(Saved entries)
§

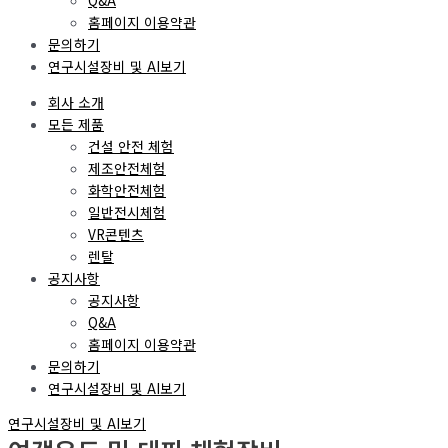
Q&A
홈페이지 이용약관
문의하기
연구시설장비 및 AI보기
회사 소개
모든 제품
건설 안전 체험
제조안전체험
화학안전체험
일반전시체험
VR콘텐츠
렌탈
공지사항
공지사항
Q&A
홈페이지 이용약관
문의하기
연구시설장비 및 AI보기
연구시설장비 및 AI보기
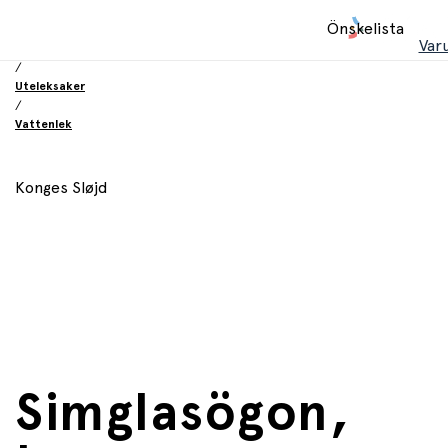
Hem
Önskelista
/
Var
Leksaker
/
Uteleksaker
/
Vattenlek
Konges Sløjd
Simglasögon,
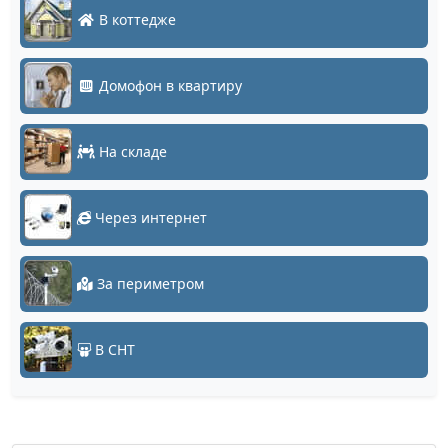
В коттедже
Домофон в квартиру
На складе
Через интернет
За периметром
В СНТ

§

→ **Try it**: An exact reproduction of the data is required, with pictures excluded.

→ **Task answer**:
Q&A
홈페이지 이용약관
문의하기
연구시설장비 및 AI보기
회사 소개
모든 제품
건설 안전 체험
제조안전체험
화학안전체험
일반전시체험
VR콘텐츠
렌탈
공지사항
공지사항
Q&A
홈페이지 이용약관
문의하기
연구시설장비 및 AI보기
연구시설장비 및 AI보기
Hem
Önskelista
/
Var
Leksaker
/
Uteleksaker
/
Vattenlek
Konges Sløjd
Simglasögon,
В коттедже
Домофон в квартиру
На складе
Через интернет
За периметром
В СНТ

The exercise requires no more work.